Дошли быстро, еще и солнышко на полдень не поднялося. Сокращая путь, шагали напрямик, через все Чертолье, пару раз Галдяй чуть было не свалился в лужу, да Бог – или черт? – упас. Правда, ступил все ж таки в собачье дерьмо. Остановился, сорвал лопух – сапог отчистить, позвал ушедшего вперед спутника:
– Долго еще?
– Ничо! – живо обернулся тот. – Эвон, видишь, заборы? Там.

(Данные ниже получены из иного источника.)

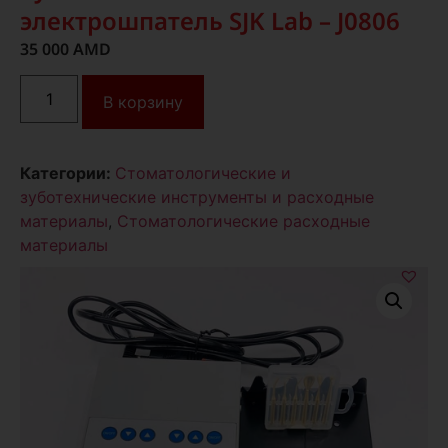
электрошпатель SJK Lab – J0806
35 000
AMD
В корзину
Категории:
Стоматологические и
зуботехнические инструменты и расходные
материалы
,
Стоматологические расходные
материалы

Заборы Галдяй видел. Знатные были заборы, истинно московские, тянувшиеся сплошным неперелезаемым частоколом из толстых, остро заточенных на верхушках бревен.
– И как же мы там пройдем?
– Да пройдем… – беспечно отмахнулся рыжий. – Тут меж усадьбами проходец имеется.
Проход меж усадьбами действительно имелся, узкий такой, темный, – только был тщательно заколочен толстенными досками. Что, однако, ничуть не обескуражило провожатого. Нагнувшись, он без видимых усилий оторвал пару досочек снизу, отвел в сторону, так, что вполне можно было пролезть.